◆ Data to examine:

- Opening Delimiter -

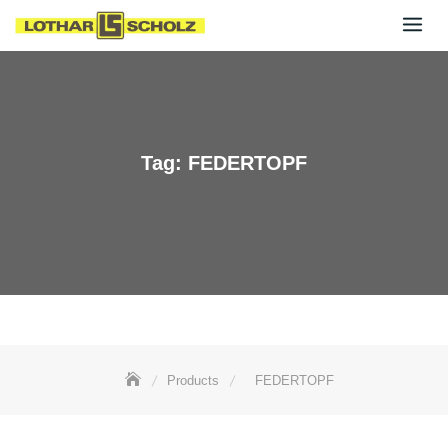
Skip
to
content
Tag:
FEDERTOPF
Products
FEDERTOPF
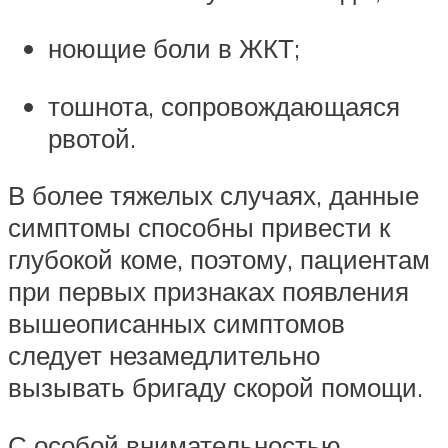
ноющие боли в ЖКТ;
тошнота, сопровождающаяся
рвотой.
В более тяжелых случаях, данные
симптомы способны привести к
глубокой коме, поэтому, пациентам
при первых признаках появления
вышеописанных симптомов
следует незамедлительно
вызывать бригаду скорой помощи.
С особой внимательностью,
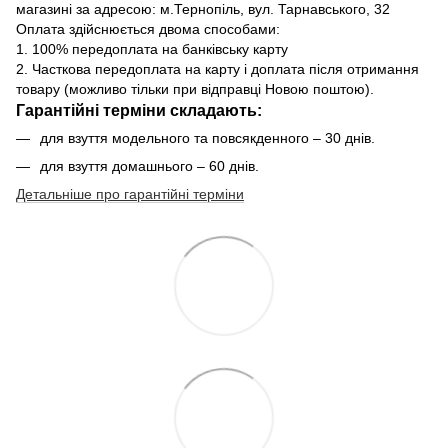
магазині за адресою: м.Тернопіль, вул. Тарнавського, 32
Оплата здійснюється двома способами:
1. 100% передоплата на банківську карту
2. Часткова передоплата на карту і доплата після отримання
товару (можливо тільки при відправці Новою поштою).
Гарантійні терміни складають:
для взуття модельного та повсякденного – 30 днів.
для взуття домашнього – 60 днів.
Детальніше про гарантійні терміни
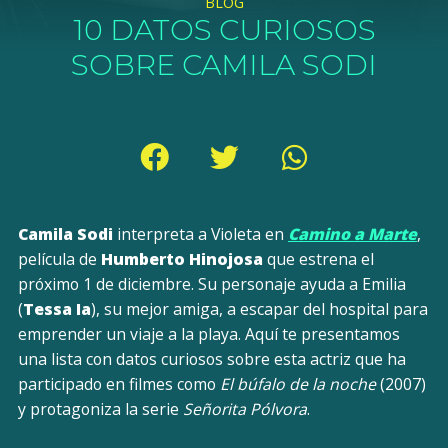
BLOG
10 DATOS CURIOSOS
SOBRE CAMILA SODI
Camila Sodi
interpreta a Violeta en
Camino a Marte
,
película de
Humberto Hinojosa
que estrena el
próximo 1 de diciembre. Su personaje ayuda a Emilia
(
Tessa Ia
), su mejor amiga, a escapar del hospital para
emprender un viaje a la playa. Aquí te presentamos
una lista con datos curiosos sobre esta actriz que ha
participado en filmes como
El búfalo de la noche
(2007)
y protagoniza la serie
Señorita Pólvora
.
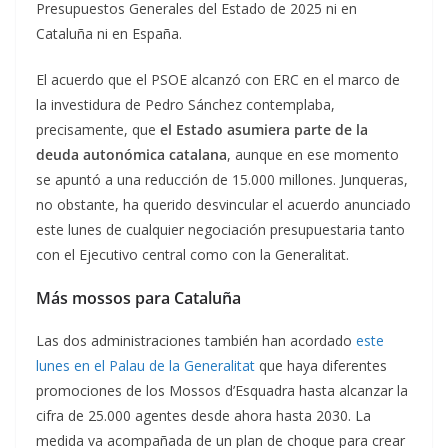
Presupuestos Generales del Estado de 2025 ni en
Cataluña ni en España.
El acuerdo que el PSOE alcanzó con ERC en el marco de
la investidura de Pedro Sánchez contemplaba,
precisamente, que
el Estado asumiera parte de la
deuda autonómica catalana
, aunque en ese momento
se apuntó a una reducción de 15.000 millones. Junqueras,
no obstante, ha querido desvincular el acuerdo anunciado
este lunes de cualquier negociación presupuestaria tanto
con el Ejecutivo central como con la Generalitat.
Más mossos para Cataluña
Las dos administraciones también han acordado
este
lunes en el Palau de la Generalitat
que haya diferentes
promociones de los Mossos d’Esquadra hasta alcanzar la
cifra de 25.000 agentes desde ahora hasta 2030. La
medida va acompañada de un plan de choque para crear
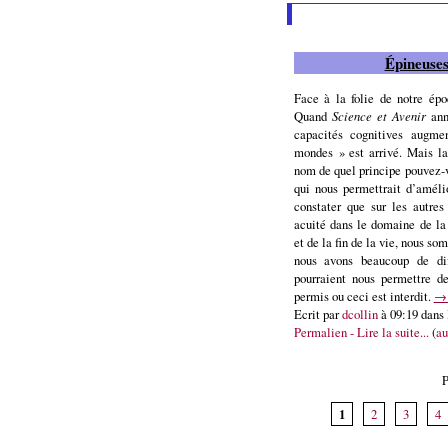
Épineuses
Face à la folie de notre épo
Quand
Science et Avenir
ann
capacités cognitives augme
mondes » est arrivé. Mais la
nom de quel principe pouvez-
qui nous permettrait d’amél
constater que sur les autres
acuité dans le domaine de la 
et de la fin de la vie, nous 
nous avons beaucoup de diff
pourraient nous permettre de
permis ou ceci est interdit.
→ 
Ecrit par
dcollin
à 09:19 dans
Permalien - Lire la suite...
(
au
P
1
2
3
4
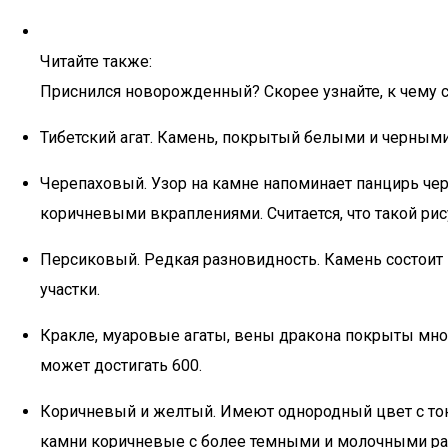
Читайте также:
Приснился новорожденный? Скорее узнайте, к чему 
Тибетский агат. Камень, покрытый белыми и черными
Черепаховый. Узор на камне напоминает панцирь че
коричневыми вкраплениями. Считается, что такой ри
Персиковый. Редкая разновидность. Камень состоит и
участки.
Кракле, муаровые агаты, вены дракона покрыты мн
может достигать 600.
Коричневый и желтый. Имеют однородный цвет с тон
камни коричневые с более темными и молочными ра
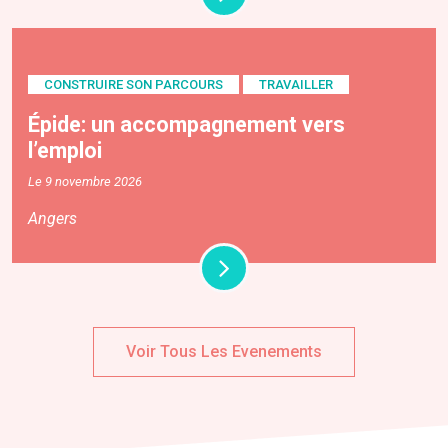
CONSTRUIRE SON PARCOURS
TRAVAILLER
Épide: un accompagnement vers
l’emploi
Le 9 novembre 2026
Angers
Voir Tous Les Evenements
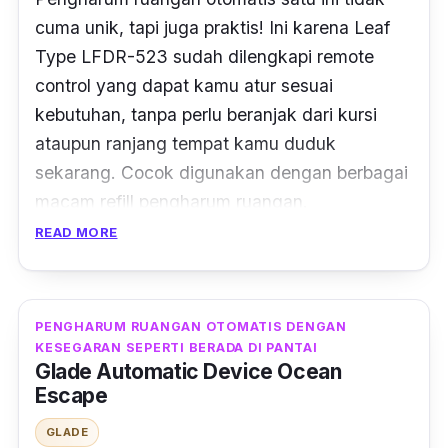
cuma unik, tapi juga praktis! Ini karena Leaf
Type LFDR-523 sudah dilengkapi
remote
control
yang dapat kamu atur sesuai
kebutuhan, tanpa perlu beranjak dari kursi
ataupun ranjang tempat kamu duduk
sekarang. Cocok digunakan dengan berbagai
macam
refill
pengharum ruangan.
READ MORE
Dioperasikan degan baterai A3 sebanyak dua
buah, pengharum ruangan otomatis Leaf
mampu bertahan sampai 5 bulan. Pengharum
PENGHARUM RUANGAN OTOMATIS DENGAN
ruangan otomatis terbaik ini dapat diatur
KESEGARAN SEPERTI BERADA DI PANTAI
berdasarkan interval penyemprotan hingga
Glade Automatic Device Ocean
Escape
jumlah semprot yang dihasilkan. Lengkap pula
dengan penanda suara sebagai
GLADE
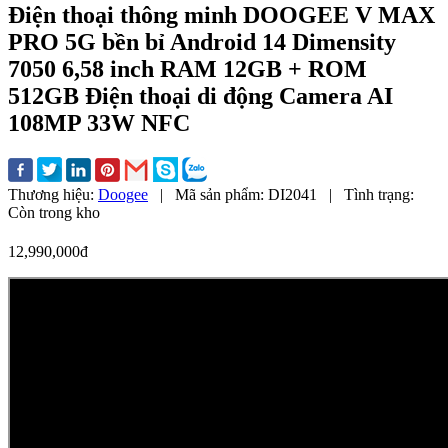
Điện thoại thông minh DOOGEE V MAX
PRO 5G bền bỉ Android 14 Dimensity
7050 6,58 inch RAM 12GB + ROM
512GB Điện thoại di động Camera AI
108MP 33W NFC
Thương hiệu:
Doogee
|
Mã sản phẩm:
DI2041
|
Tình trạng:
Còn trong kho
12,990,000đ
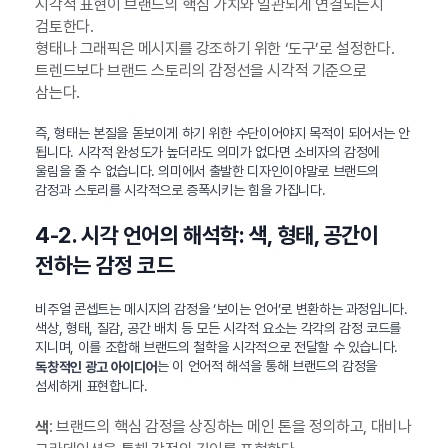
시각적 표현이 브랜드의 핵심 가치와 일관되게 연결되는지
검토한다.
형태나 그래픽은 메시지를 강조하기 위한 ‘도구’로 설정한다.
트렌드보다 브랜드 스토리의 감정선을 시각적 기준으로
삼는다.
즉, 형태는 본질을 돋보이게 하기 위한 수단이어야지 목적이 되어서는 안
됩니다. 시각적 완성도가 높더라도 의미가 없다면 소비자의 감정에
울림을 줄 수 없습니다. 의미에서 출발한 디자인이야말로 브랜드의
감정과 스토리를 시각적으로 증폭시키는 힘을 가집니다.
4-2. 시각 언어의 해석학: 색, 형태, 공간이
전하는 감정 코드
비주얼 콘셉트는 메시지의 감정을 ‘보이는 언어’로 변환하는 과정입니다.
색상, 형태, 질감, 공간 배치 등 모든 시각적 요소는 각각의 감정 코드를
지니며, 이를 조합해 브랜드의 철학을 시각적으로 전달할 수 있습니다.
는 이 언어적 해석을 통해 브랜드의 감정을
독창적인 광고 아이디어
섬세하게 표현합니다.
: 브랜드의 핵심 감정을 상징하는 메인 톤을 정의하고, 대비나
색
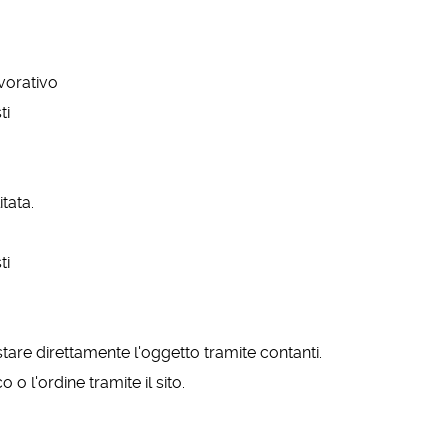
vorativo
ti
tata.
ti
tare direttamente l'oggetto tramite contanti.
 l'ordine tramite il sito.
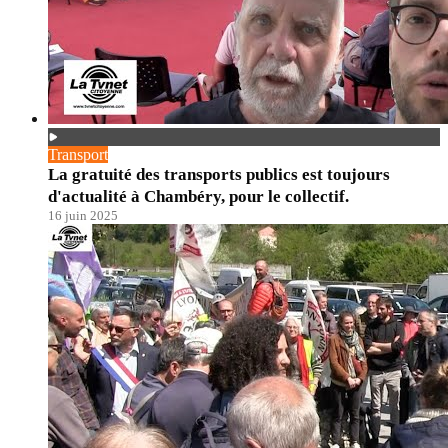
Transport
La gratuité des transports publics est toujours
d'actualité à Chambéry, pour le collectif.
16 juin 2025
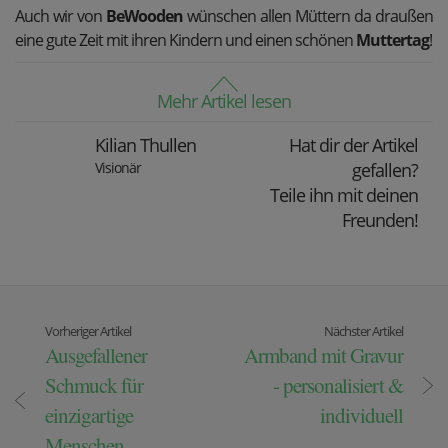
Auch wir von
BeWooden
wünschen allen Müttern da draußen
eine gute Zeit mit ihren Kindern und einen schönen
Muttertag
!
Mehr Artikel lesen
Kilian Thullen
Hat dir der Artikel
Visionär
gefallen?
Teile ihn mit deinen
Freunden!
Vorheriger Artikel
Nächster Artikel
Ausgefallener
Armband mit Gravur
Schmuck für
- personalisiert &
einzigartige
individuell
Menschen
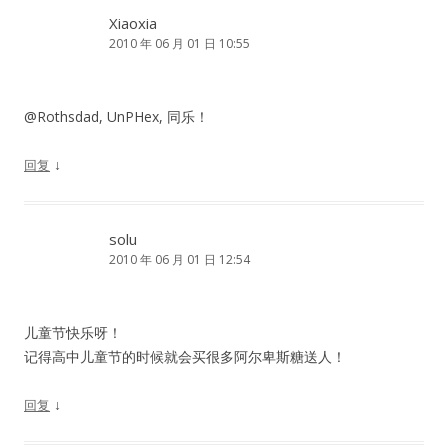
Xiaoxia
2010 年 06 月 01 日 10:55
@Rothsdad, UnPHex, 同乐！
↓
回复
solu
2010 年 06 月 01 日 12:54
儿童节快乐呀！
记得高中儿童节的时候就会买很多阿尔卑斯糖送人！
↓
回复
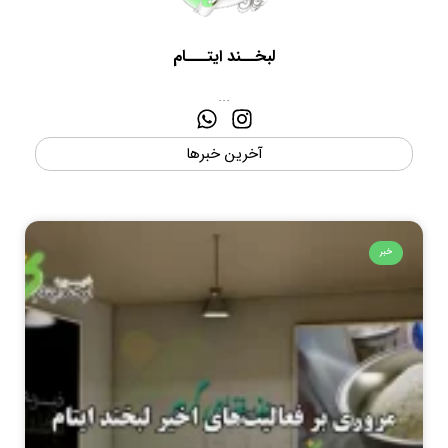
لبخــند ایتـــام
...
آخرین خبرها
خبر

- Closing Delimiter -

◆ Goal of the exercise: How many lines of the records contain the string "acuerdo"? Respond with the number alone.

◆ Reply to the exercise: 2